Coenobita rugosus, ein großer, tropischer, halb terrestrisch lebender Einsiedlerkrebs, entwickelt bei heftigem Wohnungsmangel gar Interesse für Fossilien. Wie David Barnes vom irischen University College Cork in Madagaskar beobachten konnte, ziehen die Tiere auch in die fossilen Kalküberreste der Meeresschnecken Nassarius, Nerita oder Turbo ein, die an den Küstenfelsen durch Erosion freigelegt werden. Allerdings muss der Anteil an brauchbaren Gehäusen rezenter Schnecken auf unter neun Prozent aller verfügbaren Behausungen sinken, damit sich die Krebse in einem solchen "Altbau" niederlassen. Von sieben weiteren untersuchten Arten gab sich nur noch Calcinus latens, ein rein marin lebender Einsiedlerkrebs, mit dem Alternativzuhause zufrieden.

Die meisten fossilen Schalen sind allerdings unbrauchbar, stellte Barnes fest, sodass sie nur ein Prozent der nutzbaren Schalen darstellen. Und sie sind offenbar nicht sehr beliebt, denn selbst bei akutem Mangel nutzen die Einsiedlerkrebse nur ein Drittel dieser altertümlichen Behausungen.

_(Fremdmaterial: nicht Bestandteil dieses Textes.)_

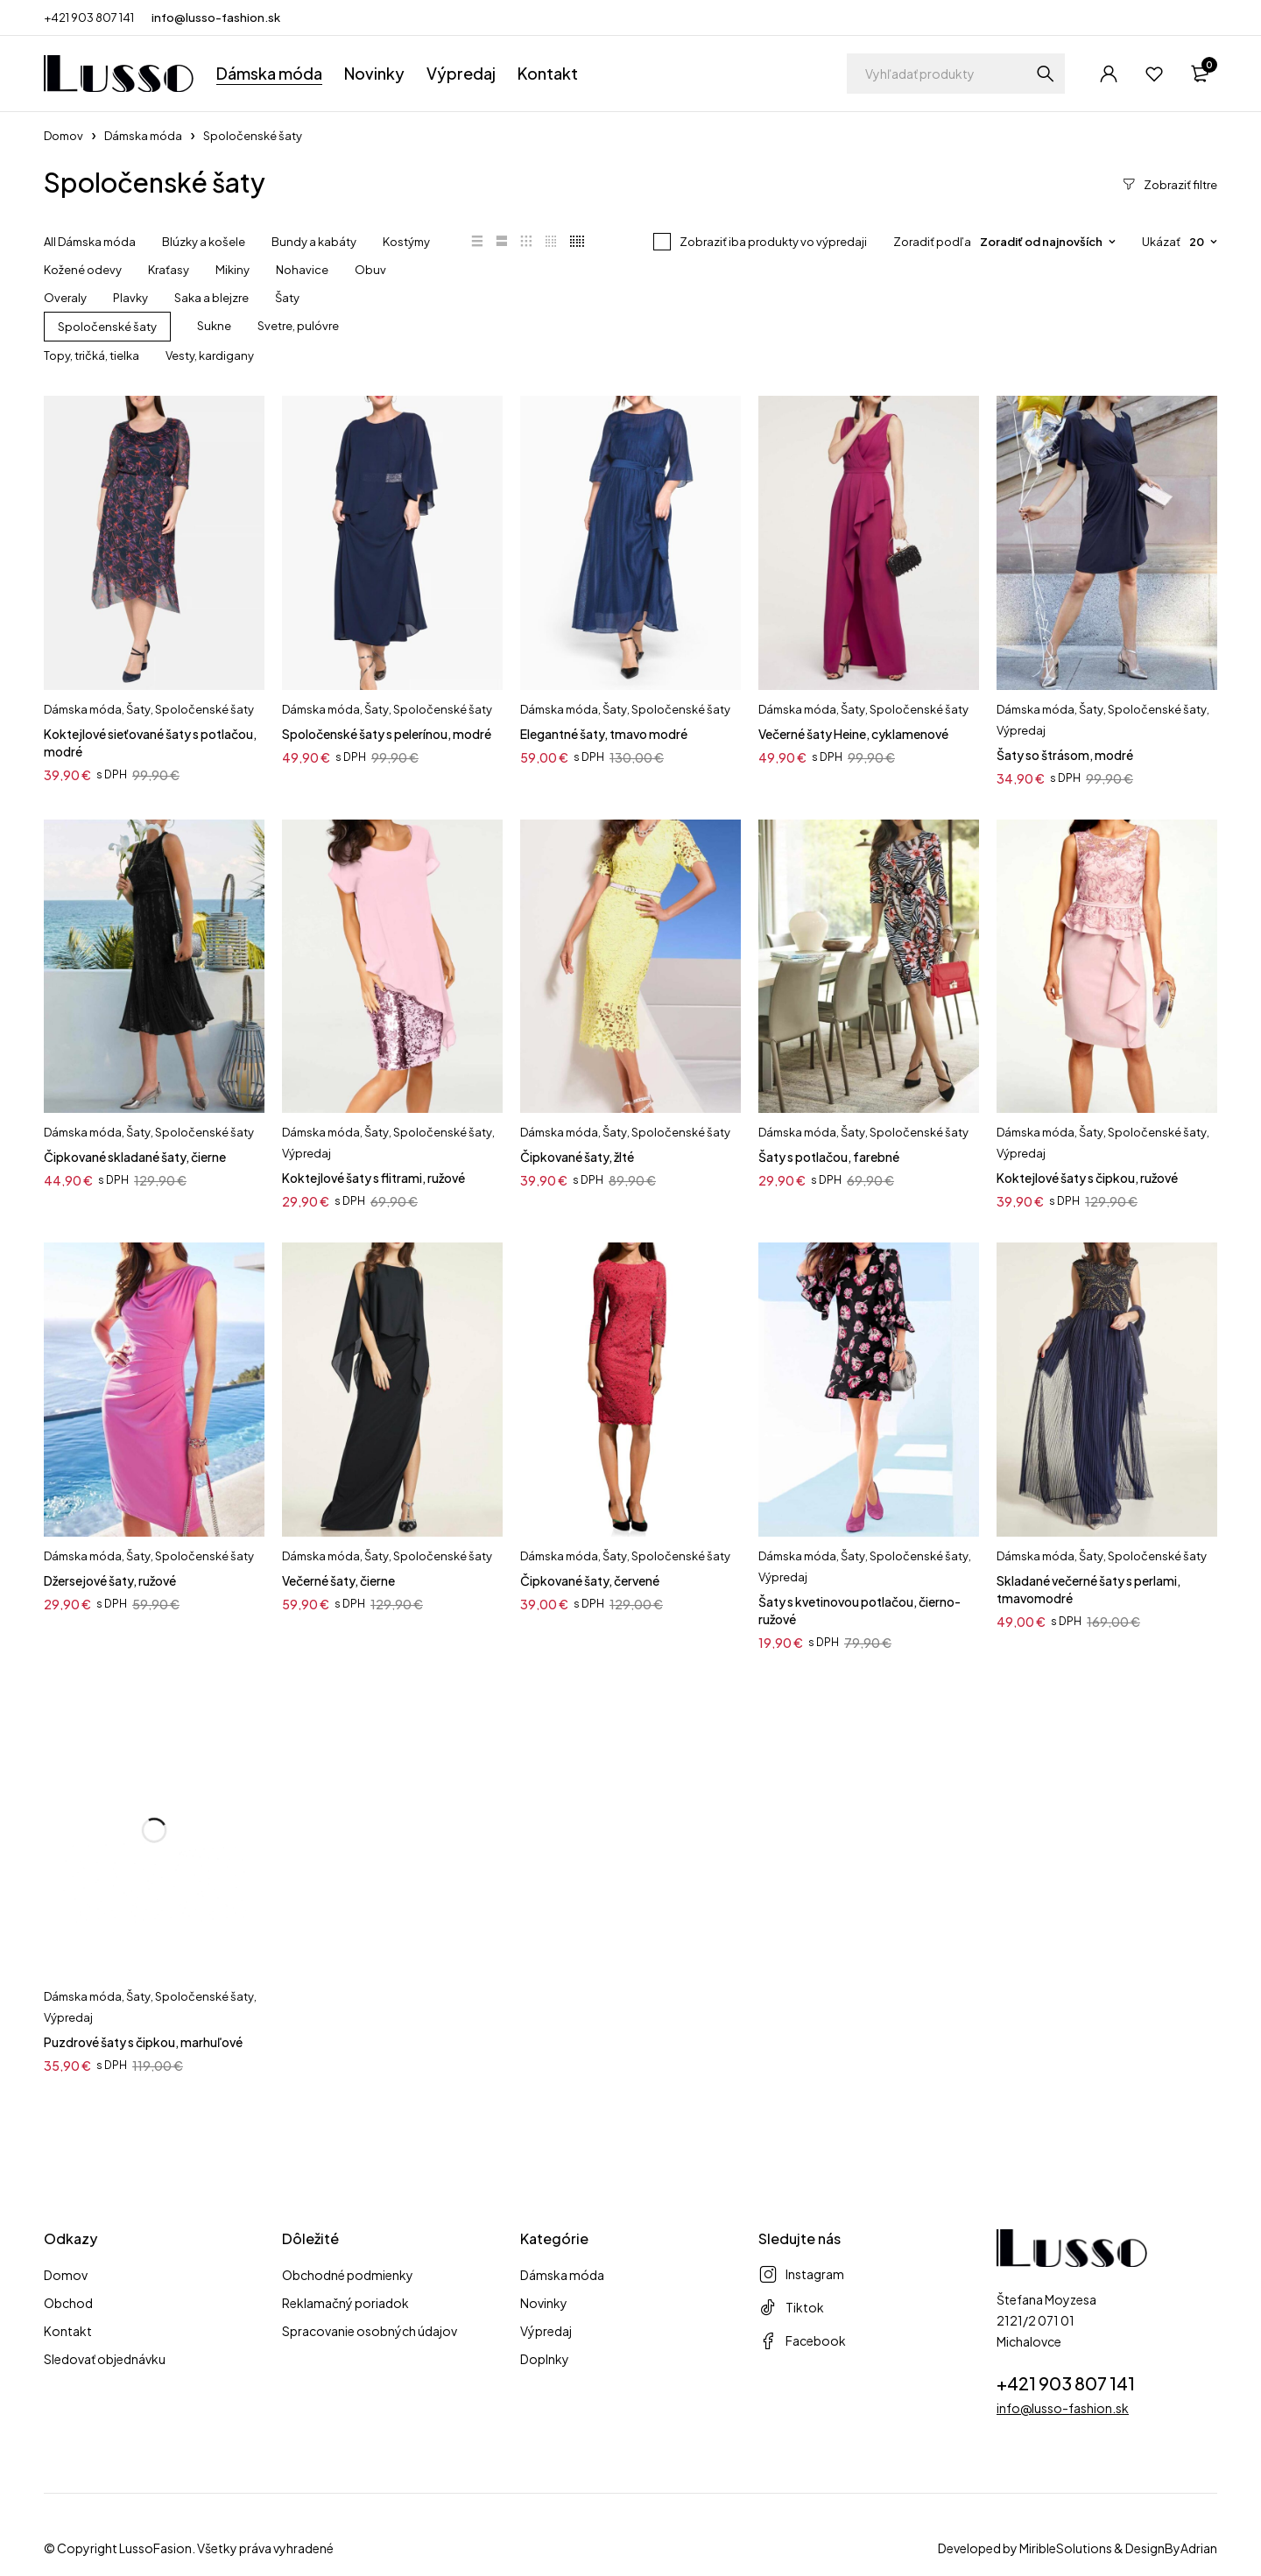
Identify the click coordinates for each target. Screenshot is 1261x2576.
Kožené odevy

Aber vielleicht hilft ihnen ja der Mensch, den Wohnungsmarkt wieder in Schwung zu bringen. Denn in Madagaskar wie an den Küsten Ostafrikas ist es weit verbreitet, dass die lokale Bevölkerung Schnecken sammelt. Dabei lösen sie die Tiere direkt am Strand aus dem Gehäuse und legen die Schalen dann haufenweise an der Hochwasserlinie ab. Bisher sind die Exemplare als Zuhause für die Einsiedlerkrebse meist zu groß. Aber da die menschliche Nachfrage steigt, sollte sich die durchschnittliche Gehäusegröße verringern – sehr zur Freude der Einsiedlerkrebse, deren Wohnungsnot sich damit entspannen dürfte.